Etkinlik ertesinde Midyat Mor Gabriel Manastırı’na hareket edildi. Midyat Metropoliti Mor Filüksinos Samuel Aktaş ve manastır yöneticileri tarafından karşılanan ekip kısa bir dinlenme ve akşam yemeği faslından sonra , ayin alanında film gösterimini gerçekleştirdi. Filmin jenereği bitmeden seyircilerden yükselen alkış sesleri beğeni ile ilgili işaretleri veriyordu . Malfono İsa Garis ; filmle ilgili görüşlerini ‘’harika’’ olarak nitelendirirken, önemli olanın mesaj olduğunu ve bunun da oldukça iyi bir şekilde verildiğini ifade etti. Bu arada Mor Filüksinos Samuel Aktaş, filmin süryaniceyi direkt konu almış ve tamamı süryanice olmasından ötürü bir ilk olması sebebiyle Aytekin ve ekibine başarılarının devamını diledi. Ardından, Süryanice dil eğitimi konusunda önemli köşe taşlarından biri olan ibadethanede manastır sakinlerine Hakan Aytekin’in 2001 yılında yaptığı Süryani kültürü ile ilgili ödüllü ‘’ Işık Sesini Arıyor’’ belgeseli de izlettirildi.
17/03/2008 Pazartesi
Mor Gabriel Manastırı’nı süsleyen parlak ay ışığı ve ıssız gecenin altında konaklamadan sonra metropolit ve yöneticiler tarafından uğurlanan ekibimiz sabah saatlerinde Midyat’a bağlı Bakısyan ( Alagöz) köyüne doğru hareket etti. Midyat’taki kısa süreli duraklamada köy çocukları ve köyün ihtiyaçları için şekerleme,çay gibi hediyelik erzak temin edildi.

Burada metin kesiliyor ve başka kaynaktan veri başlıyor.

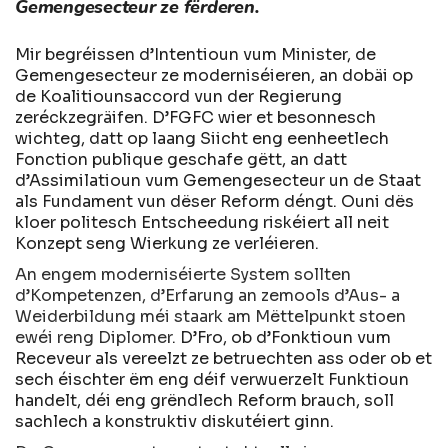
Gemengesecteur ze fërderen.
Mir begréissen d’Intentioun vum Minister, de
Gemengesecteur ze moderniséieren, an dobäi op
de Koalitiounsaccord vun der Regierung
zeréckzegräifen. D’FGFC wier et besonnesch
wichteg, datt op laang Siicht eng eenheetlech
Fonction publique geschafe gëtt, an datt
d’Assimilatioun vum Gemengesecteur un de Staat
als Fundament vun dëser Reform déngt. Ouni dës
kloer politesch Entscheedung riskéiert all neit
Konzept seng Wierkung ze verléieren.
An engem moderniséierte System sollten
d’Kompetenzen, d’Erfarung an zemools d’Aus- a
Weiderbildung méi staark am Mëttelpunkt stoen
ewéi reng Diplomer
. D’Fro, ob d’Fonktioun vum
Receveur als vereelzt ze betruechten ass oder ob et
sech éischter ëm eng déif verwuerzelt Funktioun
handelt, déi eng grëndlech Reform brauch, soll
sachlech a konstruktiv diskutéiert ginn.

Belgeselin ana çekim mekanı ve son durağımız olan köye ulaştığımızda , bu filmin vücut bulmasında en önemli paya sahip Bakısyan Köyü Sakinleri ve Abune Gabriel Aktaş’la hasret giderdik. Yol yorgunluğu ertesindeki kısa bir dinlenmeden sonra , köyün ilkokulunda gösterimle ilgili teknik hazırlıklar yapıldı. Okulun önünde 10-15 birbirinden güzel mavi önlüklü minik çocuk süryanice konuşarak oyunlar oynuyor, seslerini kah yükseltip kah alçaltırken ,gülüşmeler ve itişmeler birbirine karışıyordu. Çocukların kışa inat açmış güneşin altındaki cıvıldamalarına kayıtsız kalmayan , yolculuk boyunca fotoğraf ve çekimler için bizimle olan Ahmet arkadaşımız da kamerasını çoktan çalıştırmıştı bile. Çocuklardan Meryem, önlüğünün ceplerinden çıkardığı karpuz çekirdeklerini çıtlatıp bizi merakla izlerken , minik Şuşen, Sara, Tomas, Gabriel, Efrem kameralara gülümserken doğanın eşsiz güzelliği ve sukuneti arka planda onlara eşlik ediyordu. Bu arada okulun duvarının dibinde Abune Samuel Aktaş ve köyün ilkokul hocası ile Hakan Aytekin, Turhan Yavuz, ben, Şabo Boyacı, Murat Belbak, gazeteci arkadaşlarımız Elif Görgü ve Halis İş oldukça tempolu geçen yolculuğun kritiğini yapıyorduk.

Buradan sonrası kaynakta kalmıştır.